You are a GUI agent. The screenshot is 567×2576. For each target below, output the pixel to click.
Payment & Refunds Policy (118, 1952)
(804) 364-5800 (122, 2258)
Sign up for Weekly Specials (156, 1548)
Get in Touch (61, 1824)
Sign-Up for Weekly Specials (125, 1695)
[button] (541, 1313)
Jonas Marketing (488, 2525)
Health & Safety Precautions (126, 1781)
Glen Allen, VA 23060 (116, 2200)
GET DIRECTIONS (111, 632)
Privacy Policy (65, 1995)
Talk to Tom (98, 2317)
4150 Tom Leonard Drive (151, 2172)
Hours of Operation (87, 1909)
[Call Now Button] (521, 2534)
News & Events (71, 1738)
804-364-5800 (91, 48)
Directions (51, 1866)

* * *

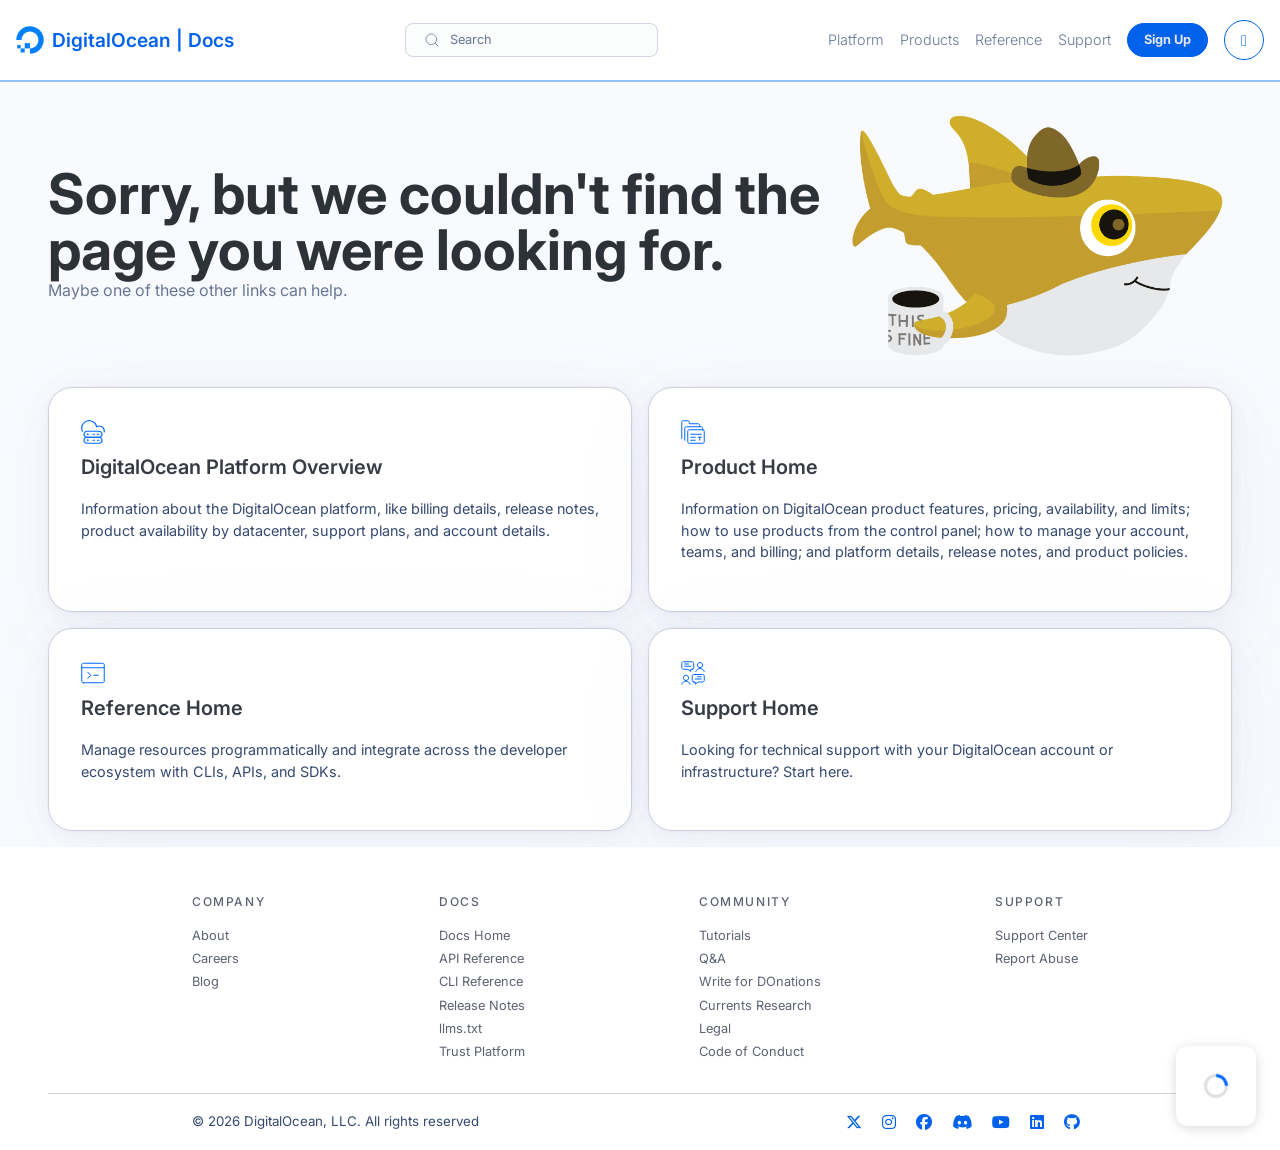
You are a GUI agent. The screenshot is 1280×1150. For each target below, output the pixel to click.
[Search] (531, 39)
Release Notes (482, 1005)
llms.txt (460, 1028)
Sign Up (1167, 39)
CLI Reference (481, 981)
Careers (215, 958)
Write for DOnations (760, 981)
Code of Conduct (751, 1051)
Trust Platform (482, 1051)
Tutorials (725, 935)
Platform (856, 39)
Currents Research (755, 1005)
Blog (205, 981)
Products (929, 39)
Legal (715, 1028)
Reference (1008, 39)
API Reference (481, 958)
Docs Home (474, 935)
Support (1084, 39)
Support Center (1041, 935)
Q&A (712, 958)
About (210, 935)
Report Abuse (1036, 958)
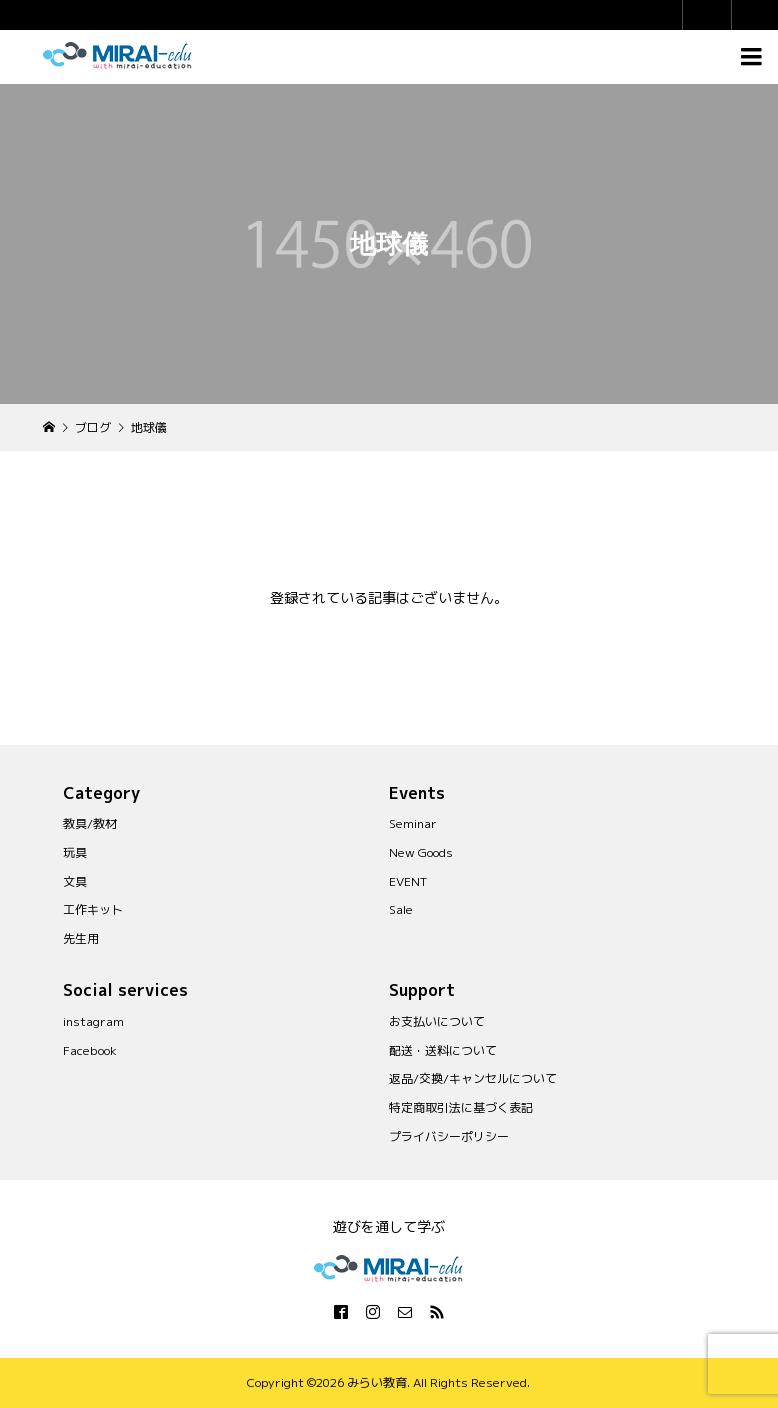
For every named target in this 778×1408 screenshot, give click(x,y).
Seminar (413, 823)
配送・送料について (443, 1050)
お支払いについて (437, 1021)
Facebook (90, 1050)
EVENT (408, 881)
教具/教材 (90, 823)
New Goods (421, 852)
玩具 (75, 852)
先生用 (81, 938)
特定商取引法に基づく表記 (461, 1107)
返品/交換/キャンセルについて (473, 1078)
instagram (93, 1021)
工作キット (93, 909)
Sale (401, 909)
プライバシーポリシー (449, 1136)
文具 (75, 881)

• **PROBLEM TO WORK ON**
Once the line with "You are a GUI agent. The screenshot is 567×2576." is found in the records above, print exactly that line and every line after it through the line with "Directions (51, 1866)".

• **WRITTEN RESPONSE**
You are a GUI agent. The screenshot is 567×2576. For each target below, output the pixel to click.
Payment & Refunds Policy (118, 1952)
(804) 364-5800 (122, 2258)
Sign up for Weekly Specials (156, 1548)
Get in Touch (61, 1824)
Sign-Up for Weekly Specials (125, 1695)
[button] (541, 1313)
Jonas Marketing (488, 2525)
Health & Safety Precautions (126, 1781)
Glen Allen, VA 23060 (116, 2200)
GET DIRECTIONS (111, 632)
Privacy Policy (65, 1995)
Talk to Tom (98, 2317)
4150 Tom Leonard Drive (151, 2172)
Hours of Operation (87, 1909)
[Call Now Button] (521, 2534)
News & Events (71, 1738)
804-364-5800 (91, 48)
Directions (51, 1866)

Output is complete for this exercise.